[[ Record extracts, beginning ]]

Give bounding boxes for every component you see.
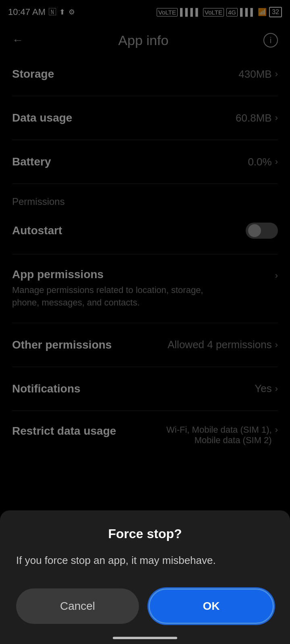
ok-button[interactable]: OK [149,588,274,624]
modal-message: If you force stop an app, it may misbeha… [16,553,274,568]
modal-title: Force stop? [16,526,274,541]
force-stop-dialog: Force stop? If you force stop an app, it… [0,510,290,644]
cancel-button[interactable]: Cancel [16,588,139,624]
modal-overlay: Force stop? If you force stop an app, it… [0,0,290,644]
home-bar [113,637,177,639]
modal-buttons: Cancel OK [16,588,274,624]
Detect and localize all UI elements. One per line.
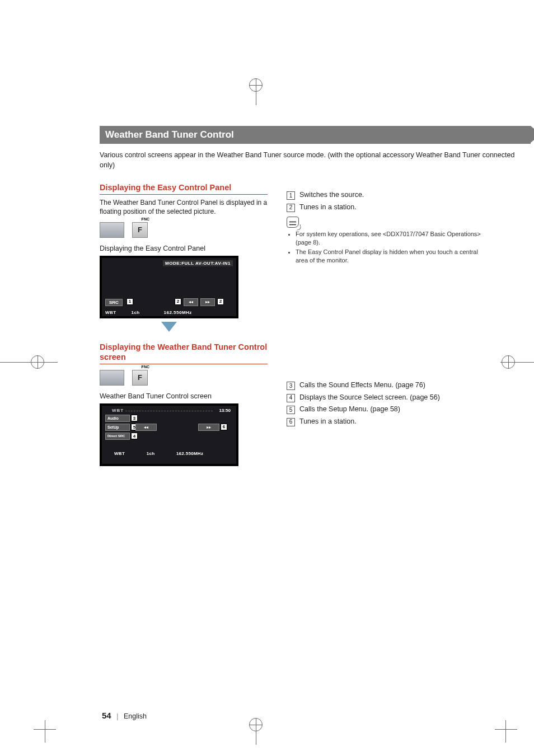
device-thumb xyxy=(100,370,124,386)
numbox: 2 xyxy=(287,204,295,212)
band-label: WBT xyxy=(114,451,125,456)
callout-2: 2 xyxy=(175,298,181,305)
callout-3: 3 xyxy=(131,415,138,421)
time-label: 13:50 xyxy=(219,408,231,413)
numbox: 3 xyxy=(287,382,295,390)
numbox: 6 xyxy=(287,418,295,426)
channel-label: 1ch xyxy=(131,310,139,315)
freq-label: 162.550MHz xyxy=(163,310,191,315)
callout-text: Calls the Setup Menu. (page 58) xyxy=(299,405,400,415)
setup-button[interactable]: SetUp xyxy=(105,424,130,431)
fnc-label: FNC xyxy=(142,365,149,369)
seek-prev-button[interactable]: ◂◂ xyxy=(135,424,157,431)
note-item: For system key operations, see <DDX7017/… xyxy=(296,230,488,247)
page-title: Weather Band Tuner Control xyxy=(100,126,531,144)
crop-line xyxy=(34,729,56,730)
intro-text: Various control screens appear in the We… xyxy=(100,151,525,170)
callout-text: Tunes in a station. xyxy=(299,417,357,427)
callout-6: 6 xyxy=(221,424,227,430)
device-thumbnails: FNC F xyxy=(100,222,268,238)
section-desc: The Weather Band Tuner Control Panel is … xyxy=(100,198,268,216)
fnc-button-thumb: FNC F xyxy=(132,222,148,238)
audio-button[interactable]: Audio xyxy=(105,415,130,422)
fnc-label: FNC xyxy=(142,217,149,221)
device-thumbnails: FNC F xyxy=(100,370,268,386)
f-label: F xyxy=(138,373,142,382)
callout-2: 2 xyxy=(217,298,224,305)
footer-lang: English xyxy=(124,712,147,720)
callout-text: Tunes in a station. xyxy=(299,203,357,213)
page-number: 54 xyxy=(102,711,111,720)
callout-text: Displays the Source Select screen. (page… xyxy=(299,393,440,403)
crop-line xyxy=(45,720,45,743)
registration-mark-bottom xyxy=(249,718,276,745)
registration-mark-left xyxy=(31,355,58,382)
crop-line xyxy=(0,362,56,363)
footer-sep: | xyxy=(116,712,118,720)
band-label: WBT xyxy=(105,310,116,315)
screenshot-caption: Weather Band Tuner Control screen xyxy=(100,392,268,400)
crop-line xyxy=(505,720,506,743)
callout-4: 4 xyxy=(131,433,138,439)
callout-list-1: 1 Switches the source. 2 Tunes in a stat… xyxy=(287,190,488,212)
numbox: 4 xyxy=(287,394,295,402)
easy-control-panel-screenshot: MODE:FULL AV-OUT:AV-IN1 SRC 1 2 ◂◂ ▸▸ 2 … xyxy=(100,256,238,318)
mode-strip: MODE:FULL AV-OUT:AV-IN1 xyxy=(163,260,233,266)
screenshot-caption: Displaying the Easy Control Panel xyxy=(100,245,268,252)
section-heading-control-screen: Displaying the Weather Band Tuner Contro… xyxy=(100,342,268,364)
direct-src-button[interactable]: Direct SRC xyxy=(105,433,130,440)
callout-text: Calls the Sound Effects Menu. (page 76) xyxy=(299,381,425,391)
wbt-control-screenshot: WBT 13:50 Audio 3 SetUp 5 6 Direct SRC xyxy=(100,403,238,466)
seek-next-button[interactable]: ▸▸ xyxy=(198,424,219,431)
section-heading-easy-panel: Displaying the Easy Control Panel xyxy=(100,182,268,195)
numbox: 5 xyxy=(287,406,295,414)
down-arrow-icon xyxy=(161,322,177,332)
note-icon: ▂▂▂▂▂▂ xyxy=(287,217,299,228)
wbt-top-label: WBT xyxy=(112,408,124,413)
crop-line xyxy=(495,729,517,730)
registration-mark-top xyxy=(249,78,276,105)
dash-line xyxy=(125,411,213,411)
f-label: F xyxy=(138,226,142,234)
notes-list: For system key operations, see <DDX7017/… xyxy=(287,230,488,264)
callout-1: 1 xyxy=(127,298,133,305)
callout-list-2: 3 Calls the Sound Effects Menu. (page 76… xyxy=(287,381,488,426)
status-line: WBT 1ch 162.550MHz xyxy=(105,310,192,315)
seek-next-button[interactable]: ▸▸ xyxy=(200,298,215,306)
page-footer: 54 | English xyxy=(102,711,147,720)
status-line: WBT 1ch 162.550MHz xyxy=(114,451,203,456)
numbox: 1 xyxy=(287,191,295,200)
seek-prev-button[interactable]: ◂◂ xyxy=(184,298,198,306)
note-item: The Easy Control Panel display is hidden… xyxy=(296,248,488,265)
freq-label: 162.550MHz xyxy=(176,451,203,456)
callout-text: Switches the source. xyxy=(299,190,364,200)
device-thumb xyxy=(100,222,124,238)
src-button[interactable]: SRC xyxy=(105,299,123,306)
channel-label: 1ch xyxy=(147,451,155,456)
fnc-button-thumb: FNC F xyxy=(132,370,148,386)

[[ Record extracts, end ]]

• Assignment:
The answer must be the full listing, exact in every line, with the pictures removed.

• Exercise solution:
Give bounding boxes for every component you see.
ok-button[interactable]: OK [149,588,274,624]
modal-message: If you force stop an app, it may misbeha… [16,553,274,568]
modal-title: Force stop? [16,526,274,541]
force-stop-dialog: Force stop? If you force stop an app, it… [0,510,290,644]
cancel-button[interactable]: Cancel [16,588,139,624]
modal-overlay: Force stop? If you force stop an app, it… [0,0,290,644]
home-bar [113,637,177,639]
modal-buttons: Cancel OK [16,588,274,624]
Detect and localize all UI elements. One per line.
device-thumb xyxy=(100,370,124,386)
numbox: 2 xyxy=(287,204,295,212)
band-label: WBT xyxy=(114,451,125,456)
callout-2: 2 xyxy=(175,298,181,305)
callout-3: 3 xyxy=(131,415,138,421)
time-label: 13:50 xyxy=(219,408,231,413)
numbox: 3 xyxy=(287,382,295,390)
numbox: 6 xyxy=(287,418,295,426)
channel-label: 1ch xyxy=(131,310,139,315)
freq-label: 162.550MHz xyxy=(163,310,191,315)
callout-text: Calls the Setup Menu. (page 58) xyxy=(299,405,400,415)
setup-button[interactable]: SetUp xyxy=(105,424,130,431)
fnc-label: FNC xyxy=(142,365,149,369)
seek-prev-button[interactable]: ◂◂ xyxy=(135,424,157,431)
note-item: For system key operations, see <DDX7017/… xyxy=(296,230,488,247)
page-title: Weather Band Tuner Control xyxy=(100,126,531,144)
crop-line xyxy=(34,729,56,730)
intro-text: Various control screens appear in the We… xyxy=(100,151,525,170)
callout-text: Tunes in a station. xyxy=(299,417,357,427)
callout-6: 6 xyxy=(221,424,227,430)
device-thumbnails: FNC F xyxy=(100,222,268,238)
section-desc: The Weather Band Tuner Control Panel is … xyxy=(100,198,268,216)
fnc-button-thumb: FNC F xyxy=(132,222,148,238)
audio-button[interactable]: Audio xyxy=(105,415,130,422)
fnc-label: FNC xyxy=(142,217,149,221)
device-thumbnails: FNC F xyxy=(100,370,268,386)
f-label: F xyxy=(138,373,142,382)
callout-2: 2 xyxy=(217,298,224,305)
footer-lang: English xyxy=(124,712,147,720)
callout-text: Tunes in a station. xyxy=(299,203,357,213)
page-number: 54 xyxy=(102,711,111,720)
callout-text: Displays the Source Select screen. (page… xyxy=(299,393,440,403)
crop-line xyxy=(45,720,45,743)
registration-mark-bottom xyxy=(249,718,276,745)
registration-mark-left xyxy=(31,355,58,382)
crop-line xyxy=(0,362,56,363)
footer-sep: | xyxy=(116,712,118,720)
band-label: WBT xyxy=(105,310,116,315)
screenshot-caption: Weather Band Tuner Control screen xyxy=(100,392,268,400)
crop-line xyxy=(505,720,506,743)
callout-4: 4 xyxy=(131,433,138,439)
callout-list-1: 1 Switches the source. 2 Tunes in a stat… xyxy=(287,190,488,212)
numbox: 4 xyxy=(287,394,295,402)
easy-control-panel-screenshot: MODE:FULL AV-OUT:AV-IN1 SRC 1 2 ◂◂ ▸▸ 2 … xyxy=(100,256,238,318)
mode-strip: MODE:FULL AV-OUT:AV-IN1 xyxy=(163,260,233,266)
screenshot-caption: Displaying the Easy Control Panel xyxy=(100,245,268,252)
section-heading-control-screen: Displaying the Weather Band Tuner Contro… xyxy=(100,342,268,364)
direct-src-button[interactable]: Direct SRC xyxy=(105,433,130,440)
callout-text: Calls the Sound Effects Menu. (page 76) xyxy=(299,381,425,391)
wbt-control-screenshot: WBT 13:50 Audio 3 SetUp 5 6 Direct SRC xyxy=(100,403,238,466)
seek-next-button[interactable]: ▸▸ xyxy=(198,424,219,431)
section-heading-easy-panel: Displaying the Easy Control Panel xyxy=(100,182,268,195)
numbox: 5 xyxy=(287,406,295,414)
down-arrow-icon xyxy=(161,322,177,332)
note-icon: ▂▂▂▂▂▂ xyxy=(287,217,299,228)
wbt-top-label: WBT xyxy=(112,408,124,413)
crop-line xyxy=(495,729,517,730)
registration-mark-top xyxy=(249,78,276,105)
dash-line xyxy=(125,411,213,411)
f-label: F xyxy=(138,226,142,234)
notes-list: For system key operations, see <DDX7017/… xyxy=(287,230,488,264)
callout-1: 1 xyxy=(127,298,133,305)
callout-list-2: 3 Calls the Sound Effects Menu. (page 76… xyxy=(287,381,488,426)
status-line: WBT 1ch 162.550MHz xyxy=(105,310,192,315)
seek-next-button[interactable]: ▸▸ xyxy=(200,298,215,306)
page-footer: 54 | English xyxy=(102,711,147,720)
status-line: WBT 1ch 162.550MHz xyxy=(114,451,203,456)
numbox: 1 xyxy=(287,191,295,200)
seek-prev-button[interactable]: ◂◂ xyxy=(184,298,198,306)
note-item: The Easy Control Panel display is hidden… xyxy=(296,248,488,265)
freq-label: 162.550MHz xyxy=(176,451,203,456)
callout-text: Switches the source. xyxy=(299,190,364,200)
device-thumb xyxy=(100,222,124,238)
src-button[interactable]: SRC xyxy=(105,299,123,306)
channel-label: 1ch xyxy=(147,451,155,456)
fnc-button-thumb: FNC F xyxy=(132,370,148,386)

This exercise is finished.